[Document layout analysis data]

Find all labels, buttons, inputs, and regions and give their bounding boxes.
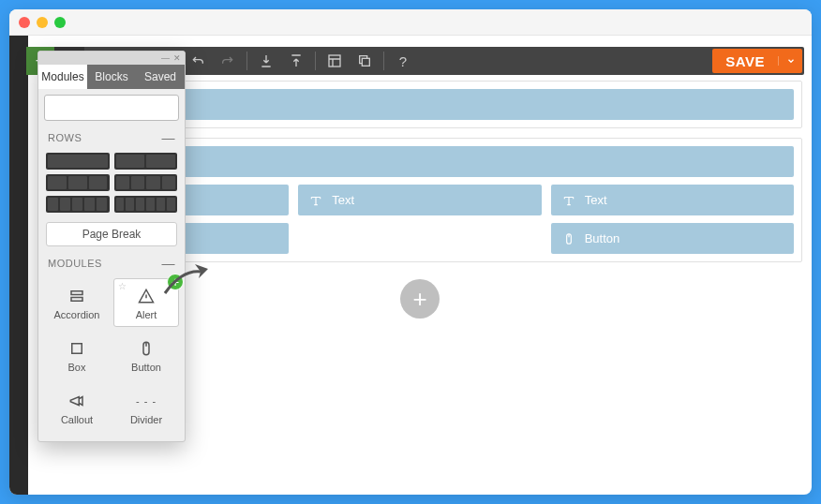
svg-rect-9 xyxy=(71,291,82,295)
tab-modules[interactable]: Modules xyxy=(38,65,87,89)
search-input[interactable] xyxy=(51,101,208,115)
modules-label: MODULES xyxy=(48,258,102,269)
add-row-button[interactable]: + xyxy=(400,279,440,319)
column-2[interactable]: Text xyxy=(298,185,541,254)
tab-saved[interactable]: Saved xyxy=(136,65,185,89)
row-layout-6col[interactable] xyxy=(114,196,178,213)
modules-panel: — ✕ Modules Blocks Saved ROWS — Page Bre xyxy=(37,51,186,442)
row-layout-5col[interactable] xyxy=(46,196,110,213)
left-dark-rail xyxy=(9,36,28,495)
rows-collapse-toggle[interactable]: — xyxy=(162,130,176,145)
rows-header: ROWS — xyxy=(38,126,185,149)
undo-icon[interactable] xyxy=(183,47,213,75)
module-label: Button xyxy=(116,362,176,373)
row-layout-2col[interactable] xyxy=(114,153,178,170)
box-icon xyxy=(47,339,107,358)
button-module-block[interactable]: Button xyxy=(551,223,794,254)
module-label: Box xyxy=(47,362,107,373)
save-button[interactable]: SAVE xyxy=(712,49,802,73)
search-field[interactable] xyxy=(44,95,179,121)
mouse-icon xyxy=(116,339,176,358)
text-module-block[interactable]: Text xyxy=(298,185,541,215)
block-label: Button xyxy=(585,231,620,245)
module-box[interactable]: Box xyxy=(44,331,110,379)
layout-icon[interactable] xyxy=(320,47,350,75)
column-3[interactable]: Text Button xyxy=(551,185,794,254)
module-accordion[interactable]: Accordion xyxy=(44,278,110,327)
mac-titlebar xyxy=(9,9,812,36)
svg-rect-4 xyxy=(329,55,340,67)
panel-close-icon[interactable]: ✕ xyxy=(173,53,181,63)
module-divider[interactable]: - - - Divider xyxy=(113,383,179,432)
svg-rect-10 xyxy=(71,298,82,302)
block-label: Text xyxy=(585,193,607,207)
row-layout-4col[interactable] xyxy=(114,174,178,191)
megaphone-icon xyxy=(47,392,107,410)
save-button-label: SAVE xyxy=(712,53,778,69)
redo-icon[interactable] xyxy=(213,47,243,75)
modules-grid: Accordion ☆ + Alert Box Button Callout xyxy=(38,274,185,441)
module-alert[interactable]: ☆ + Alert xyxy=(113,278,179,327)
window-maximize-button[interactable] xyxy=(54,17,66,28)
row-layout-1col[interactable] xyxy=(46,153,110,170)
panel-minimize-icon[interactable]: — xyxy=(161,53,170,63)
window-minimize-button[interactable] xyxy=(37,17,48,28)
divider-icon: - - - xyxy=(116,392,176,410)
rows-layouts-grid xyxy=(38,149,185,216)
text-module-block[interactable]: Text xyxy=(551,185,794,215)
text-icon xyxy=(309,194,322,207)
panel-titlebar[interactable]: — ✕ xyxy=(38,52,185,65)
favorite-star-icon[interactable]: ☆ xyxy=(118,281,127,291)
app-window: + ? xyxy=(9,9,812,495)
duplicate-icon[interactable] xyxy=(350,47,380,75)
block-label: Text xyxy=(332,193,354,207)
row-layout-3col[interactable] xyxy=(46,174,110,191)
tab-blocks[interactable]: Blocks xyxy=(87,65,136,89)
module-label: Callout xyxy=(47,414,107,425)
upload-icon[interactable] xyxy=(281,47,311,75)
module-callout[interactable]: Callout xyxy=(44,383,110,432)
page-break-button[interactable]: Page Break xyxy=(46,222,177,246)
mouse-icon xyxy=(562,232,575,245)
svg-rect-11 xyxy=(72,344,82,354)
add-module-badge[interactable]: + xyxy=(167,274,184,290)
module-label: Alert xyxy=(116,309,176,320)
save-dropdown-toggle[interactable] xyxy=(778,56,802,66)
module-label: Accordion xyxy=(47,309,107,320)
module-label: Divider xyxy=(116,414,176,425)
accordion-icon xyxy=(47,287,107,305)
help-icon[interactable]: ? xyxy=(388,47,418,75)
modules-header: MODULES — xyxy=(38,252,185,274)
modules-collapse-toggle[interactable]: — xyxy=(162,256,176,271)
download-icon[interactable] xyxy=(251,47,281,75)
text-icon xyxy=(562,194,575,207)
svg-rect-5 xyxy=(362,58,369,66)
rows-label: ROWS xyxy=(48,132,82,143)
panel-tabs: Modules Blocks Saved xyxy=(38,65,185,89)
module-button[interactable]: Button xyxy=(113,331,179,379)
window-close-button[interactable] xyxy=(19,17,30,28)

### TASK TO CARRY OUT
Could you write out the records exactly while omitting every picture?

### ANSWER TO THE EXERCISE
Find all labels, buttons, inputs, and regions and give their bounding boxes.
svg-rect-9 xyxy=(71,291,82,295)
tab-modules[interactable]: Modules xyxy=(38,65,87,89)
search-input[interactable] xyxy=(51,101,208,115)
modules-label: MODULES xyxy=(48,258,102,269)
add-row-button[interactable]: + xyxy=(400,279,440,319)
column-2[interactable]: Text xyxy=(298,185,541,254)
tab-saved[interactable]: Saved xyxy=(136,65,185,89)
row-layout-6col[interactable] xyxy=(114,196,178,213)
modules-panel: — ✕ Modules Blocks Saved ROWS — Page Bre xyxy=(37,51,186,442)
row-layout-5col[interactable] xyxy=(46,196,110,213)
left-dark-rail xyxy=(9,36,28,495)
rows-collapse-toggle[interactable]: — xyxy=(162,130,176,145)
rows-header: ROWS — xyxy=(38,126,185,149)
undo-icon[interactable] xyxy=(183,47,213,75)
module-label: Button xyxy=(116,362,176,373)
row-layout-2col[interactable] xyxy=(114,153,178,170)
box-icon xyxy=(47,339,107,358)
button-module-block[interactable]: Button xyxy=(551,223,794,254)
module-label: Box xyxy=(47,362,107,373)
save-button[interactable]: SAVE xyxy=(712,49,802,73)
search-field[interactable] xyxy=(44,95,179,121)
mouse-icon xyxy=(116,339,176,358)
text-module-block[interactable]: Text xyxy=(298,185,541,215)
block-label: Button xyxy=(585,231,620,245)
module-box[interactable]: Box xyxy=(44,331,110,379)
layout-icon[interactable] xyxy=(320,47,350,75)
column-3[interactable]: Text Button xyxy=(551,185,794,254)
module-accordion[interactable]: Accordion xyxy=(44,278,110,327)
mac-titlebar xyxy=(9,9,812,36)
svg-rect-4 xyxy=(329,55,340,67)
panel-close-icon[interactable]: ✕ xyxy=(173,53,181,63)
module-divider[interactable]: - - - Divider xyxy=(113,383,179,432)
svg-rect-10 xyxy=(71,298,82,302)
block-label: Text xyxy=(585,193,607,207)
row-layout-4col[interactable] xyxy=(114,174,178,191)
megaphone-icon xyxy=(47,392,107,410)
save-button-label: SAVE xyxy=(712,53,778,69)
redo-icon[interactable] xyxy=(213,47,243,75)
modules-grid: Accordion ☆ + Alert Box Button Callout xyxy=(38,274,185,441)
module-alert[interactable]: ☆ + Alert xyxy=(113,278,179,327)
window-maximize-button[interactable] xyxy=(54,17,66,28)
row-layout-1col[interactable] xyxy=(46,153,110,170)
panel-minimize-icon[interactable]: — xyxy=(161,53,170,63)
window-minimize-button[interactable] xyxy=(37,17,48,28)
divider-icon: - - - xyxy=(116,392,176,410)
rows-layouts-grid xyxy=(38,149,185,216)
text-module-block[interactable]: Text xyxy=(551,185,794,215)
text-icon xyxy=(309,194,322,207)
panel-titlebar[interactable]: — ✕ xyxy=(38,52,185,65)
favorite-star-icon[interactable]: ☆ xyxy=(118,281,127,291)
app-window: + ? xyxy=(9,9,812,495)
duplicate-icon[interactable] xyxy=(350,47,380,75)
block-label: Text xyxy=(332,193,354,207)
row-layout-3col[interactable] xyxy=(46,174,110,191)
tab-blocks[interactable]: Blocks xyxy=(87,65,136,89)
module-label: Callout xyxy=(47,414,107,425)
upload-icon[interactable] xyxy=(281,47,311,75)
module-callout[interactable]: Callout xyxy=(44,383,110,432)
page-break-button[interactable]: Page Break xyxy=(46,222,177,246)
mouse-icon xyxy=(562,232,575,245)
svg-rect-11 xyxy=(72,344,82,354)
add-module-badge[interactable]: + xyxy=(167,274,184,290)
module-label: Alert xyxy=(116,309,176,320)
save-dropdown-toggle[interactable] xyxy=(778,56,802,66)
module-label: Accordion xyxy=(47,309,107,320)
module-label: Divider xyxy=(116,414,176,425)
accordion-icon xyxy=(47,287,107,305)
help-icon[interactable]: ? xyxy=(388,47,418,75)
modules-header: MODULES — xyxy=(38,252,185,274)
modules-collapse-toggle[interactable]: — xyxy=(162,256,176,271)
download-icon[interactable] xyxy=(251,47,281,75)
text-icon xyxy=(562,194,575,207)
svg-rect-5 xyxy=(362,58,369,66)
rows-label: ROWS xyxy=(48,132,82,143)
panel-tabs: Modules Blocks Saved xyxy=(38,65,185,89)
module-button[interactable]: Button xyxy=(113,331,179,379)
window-close-button[interactable] xyxy=(19,17,30,28)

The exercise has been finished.